• Input for this task:
======

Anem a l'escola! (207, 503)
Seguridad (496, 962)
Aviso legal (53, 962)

======

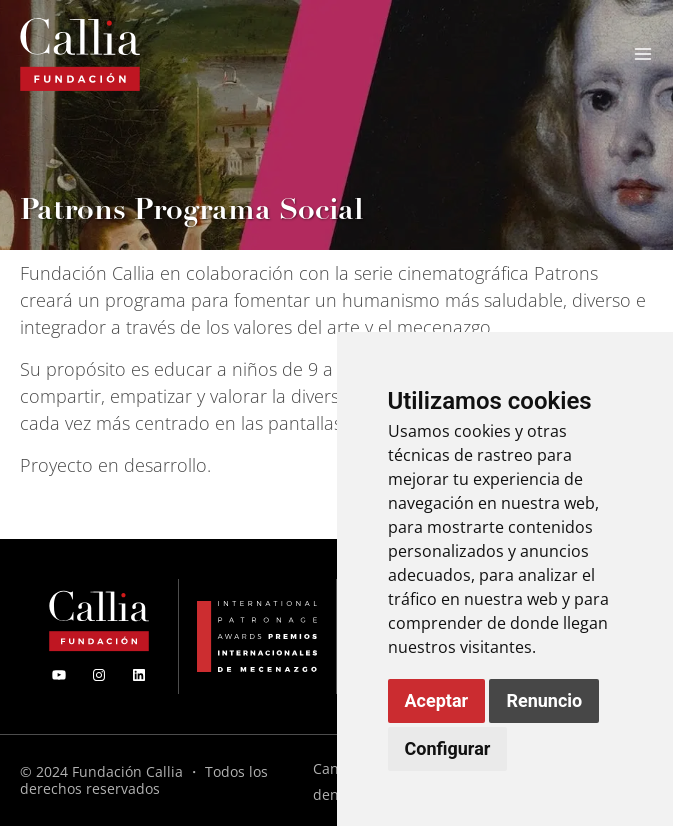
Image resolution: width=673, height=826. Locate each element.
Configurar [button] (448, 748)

======

• Brief: All lines above from the one containing "Image resolution: width=673, height=826." to the one containing "Configurar [button] (448, 748)" must be repeated exactly, both lines included, and no others.

• Finished task:
Image resolution: width=673, height=826. Locate each element.
Configurar [button] (448, 748)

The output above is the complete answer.